Этот «пафос отрицания» становился очевидным сразу же, как только выяснилось, что диалектические схемы и категории, выявленные Гегелем в истории «духа» (читай — духовной культуры человечества), суть не только активные формы построения [53] «царства духа», но и формы реальной жизнедеятельности людей, формы постоянного обновления и преобразования того мира, внутри которого совершается эта жизнедеятельность, — того самого мира, который составляет ее предмет, материал, объект.
Понимание этого решающего обстоятельства, т. е. связи форм деятельности «духа» и форм реальной человеческой жизнедеятельности, преобразующей реальный мир, мир «вещей-в-себе», как раз и было самым важным шагом вперед, сделанным Гегелем по сравнению с Кантом.
Гегель достаточно ясно обрисовал «обратную связь» (как положительную, так и отрицательную), существующую между «миром духа» и «реальным миром» в виде человеческой практики, в виде чувственно-предметной деятельности общественного человека; он увидел переход, «мост» между миром «в сознании» и миром вне сознания человека.

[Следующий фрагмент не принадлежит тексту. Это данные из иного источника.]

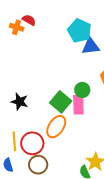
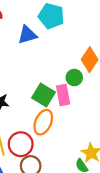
blue triangle: (91, 46) -> (27, 35), moved
green circle: (82, 90) -> (74, 78), moved

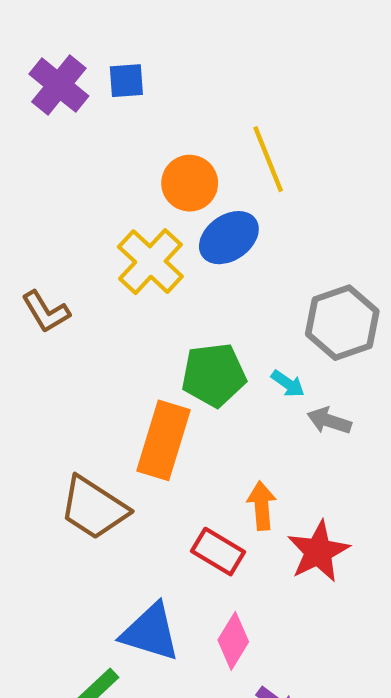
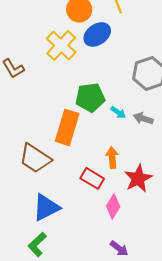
cyan arrow: (288, 384) -> (118, 112), moved
blue triangle: (150, 632) -> (46, 207), moved, turned -44
pink diamond: (233, 641) -> (113, 206), moved

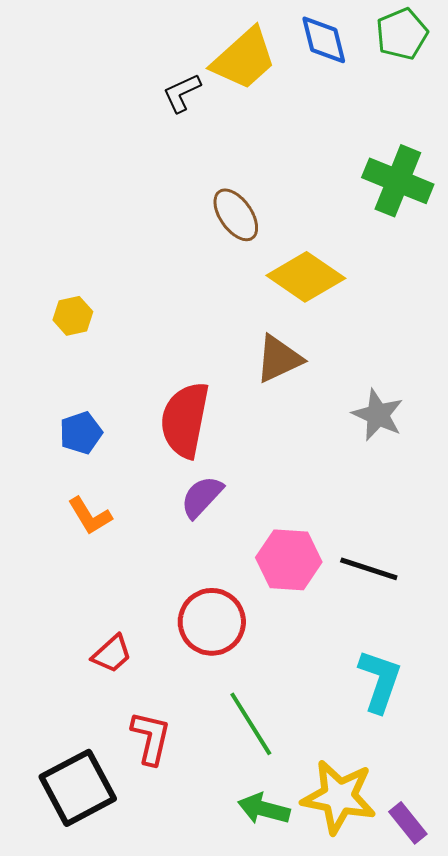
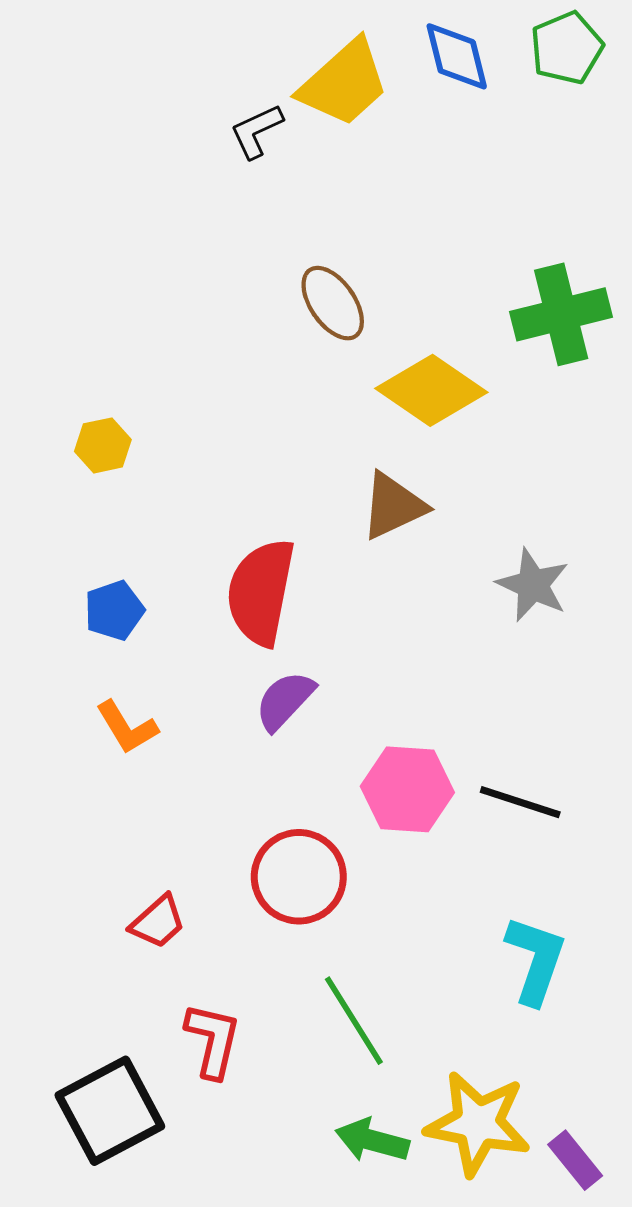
green cross: (398, 181) -> (561, 314), moved, turned -36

Неокантианцы (и все их последователи поныне) единодушно осуждали и осуждают Гегеля за то, что он «недопустимо расширил» самое понятие логики, включив в него «кроме форм и законов мышления» еще и всю совокупность форм и законов развития вне и до мышления человека существующего мира — всю «метафизику», всю «онтологию». На первый взгляд этот упрек может показаться очень убедительным и справедливым — и он до сих пор повторяется по адресу Гегеля как мыслителя, который де «онтологизировал» формы мышления, «гипостазировал» их.
Между тем как раз в этом пункте В.И. Ленин решительно и категорически становится на сторону Гегеля против Канта и кантианства, которое совершает обратный грех — психологизирует все без исключения и без остатка познанные человеком формы и законы реального мира, интерпретируя их как «чистые формы психики», как «трансцендентальные» схемы связывания представлений в комплексы «понятия» и только.

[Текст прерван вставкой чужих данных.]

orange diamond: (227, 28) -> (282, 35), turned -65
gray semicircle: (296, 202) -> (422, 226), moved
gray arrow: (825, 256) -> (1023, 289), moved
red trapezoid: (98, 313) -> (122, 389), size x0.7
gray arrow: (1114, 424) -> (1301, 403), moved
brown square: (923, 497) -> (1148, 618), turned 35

Почему же Ленин, воюя против абсолютного идеализма Гегеля, становится все же на сторону Гегеля как раз в том пункте, где этот идеализм как будто именно и превращается в абсолютный идеализм? Ведь как раз понимание логики как науки, охватывающей своими принципами не только человеческое мышление, но и реальный мир вне сознания человека, связано с «панлогизмом» его философии, с пониманием форм и законов реального мира как «отчужденных» форм мышления, а самого мышления — как абсолютной силы и мощи, организующей мир?
Действительно, именно тут и находится самый важный и одновременно самый тонкий путь, на котором сталкиваются не [54] только Гегель и Кант, но и общая позиция Гегеля и марксизма, с одной стороны, и объединенные силы Канта, неокантианства и позитивизма, с другой.

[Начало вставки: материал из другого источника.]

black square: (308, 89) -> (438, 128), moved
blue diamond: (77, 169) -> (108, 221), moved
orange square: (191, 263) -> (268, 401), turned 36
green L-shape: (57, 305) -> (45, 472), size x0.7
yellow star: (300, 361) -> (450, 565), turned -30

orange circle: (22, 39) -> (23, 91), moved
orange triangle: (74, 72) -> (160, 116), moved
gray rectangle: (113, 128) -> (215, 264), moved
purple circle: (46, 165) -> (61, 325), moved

Дело в том, что в гегелевском понимании «мышления», как активной силы, преобразующей и даже созидающей мир вне сознания человека, нашло свое идеалистически перевернутое выражение то реальное обстоятельство, по отношению к которому остался трагически слепым Кант и от которого уже сознательно отворачивало свой взор кантианство. Это обстоятельство, выраженное в гегелевском определении мышления (а тем самым и логики как науки, ее предмета), заключается в простом факте: «мышление» как субъективно-человеческая, психическая способность осуществляется отнюдь не только в виде рядов сменяющих друг друга «психических состояний», но и в виде реальных поступков, т. е. реальных действий человека, в виде практических действии человека, изменяющих форму и расположение вещей вне сознания. В этом пункте Гегель бесконечно реалистичнее и трезвее смотрит на вещи, нежели Кант и кантианство.
Если строго «эксплицировать» то понимание «мышления», из которого исходят, не отдавая себе в том строгого отчета, кантианство и следующий за ним позитивизм и неопозитивизм, то оно сводится к тому, что мышление — это способность, непосредственно обнаруживающая себя как способность проговаривать «про себя» или вслух все то, что происходит «в сознании», — в сфере созерцания, представления, воображения, памяти и т. д., — как способность, связанная с языком и в языке обретающая свое «наличное бытие».